Têm havido outros experimentos, mas até o mais distraído dos telespectadores já se deu conta de que existe algo especial na luminosidade e textura das imagens. Aqueles tons terrosos no núcleo pobre, as luzes que se refletem nas águas do rio e as cores fortes, o barroco carregado do interior da casa dos ricos.
– A luz é personagem, e das mais importantes – avalia Carvalho, que mesmo pressionado pelo tempo, fez seu trabalho como sempre. – Tenho meu galpão de treinamento, onde reúno toda a equipe. Atores, técnicos, costureiras, cenógrafos, aderecistas. A gente conversa, levo gente que tem como contribuir.
Estabelece-se o conceito, e o de Velho Chico foi de que teríamos isso que você chama de fotografia de cinema.
E Carvalho dá uma aula.
– Fotografia é luz. Estamos trabalhando com terra, com água. A paisagem é forte. E temos as pessoas. Decidi, com o Frutuoso (diretor de fotografia), que íamos usar refletores de filamento, que são mais antigos, mas oferecem uma textura mais quente, mais marcada, e essa é a realidade que buscamos na novela – explica.
Quando sentar para assistir a novela nesta noite prepare-se e preste atenção nas cores e nas texturas. Apesar de todo o empenho no trabalho do galpão, chega um momento em que Carvalho pede a sua equipe que não tenha medo de errar - que se abra ao mistério da criação, ao indizível.
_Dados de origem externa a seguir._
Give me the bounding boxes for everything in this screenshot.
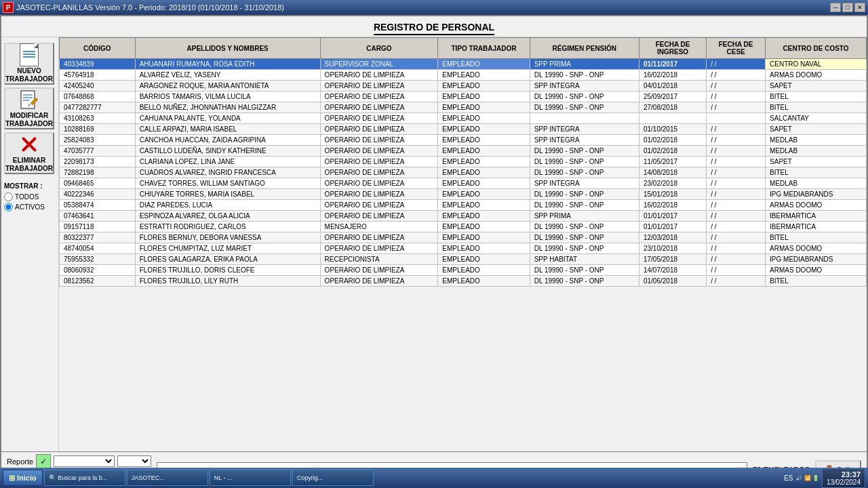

Existe uma filosofia de trabalhar no estúdio, que tem um ambiente controlado, da mesma forma que se trabalha nas externas.
– As câmeras são as mesmas e o que tento fazer é estabelecer o mesmo desenho de luz para os dois ambientes – explica.
Na verdade, o grande projeto de Velho Chico é esse desejo de Carvalho de reeducar o olhar do público:
– Quero acreditar que o público se dá conta de que a luz está entrando diferente. Que está batendo de uma forma mais emocional. Se a ideia é resistir, não há resistência sem memória.
Em Velho Chico, detalhe técnico, o switter fica dentro do estúdio, o que impacta na lógica do cabeamento e das câmeras, e torna o processo mais próximo, mais orgânico. E, depois de tudo isso, na pós-produção, há um efeito chamado de "color grading". Carvalho destaca a importância de Sérgio Pasqualino na finalização:
– Esse tratamento final, que dá a cor, impõe a textura característica de Velho Chico. Na novela, cada personagem tem uma fotografia, que ajuda também a compor a narrativa da história.
A síntese de toda essa elaboração talvez seja a personagem de Cristiane Torloni (Iolanda). Carvalho fica mudo do outro lado da linha. O repórter desfia suas restrições a Cristiane. No teatro e na TV, eventualmente no cinema, sempre lhe pareceu uma atriz afetada. Aqui, algo se passa com ela. Carvalho concorda.
– Cristiane foi de uma entrega muito grande. Reinventou-se no galpão de treinamento, como todo mundo – diz.
O repórter não deixa por menos:
– Sabe quem ela me lembra? Ingrid Thulin em Os deuses malditos, de Luchino Visconti.
De novo, Carvalho fica mudo, mas termina por admitir que o barroco viscontiano é sua referência suprema – a maior de todas.
De volta a Dois irmãos, anuncia que tão logo a novela termine, em meados de setembro, ele voltará à minissérie, que a Globo programa para janeiro. Antes disso, e a exemplo de Paolo Sorrentino, que vai mostrar os dois primeiros capítulos de sua primeira série – The young Pope – em Veneza, Carvalho antecipa, olhem a novidade, que poderá exibir os primeiros capítulos de Dois irmãos no Festival do Rio. Nós, cinéfilos, agradecemos.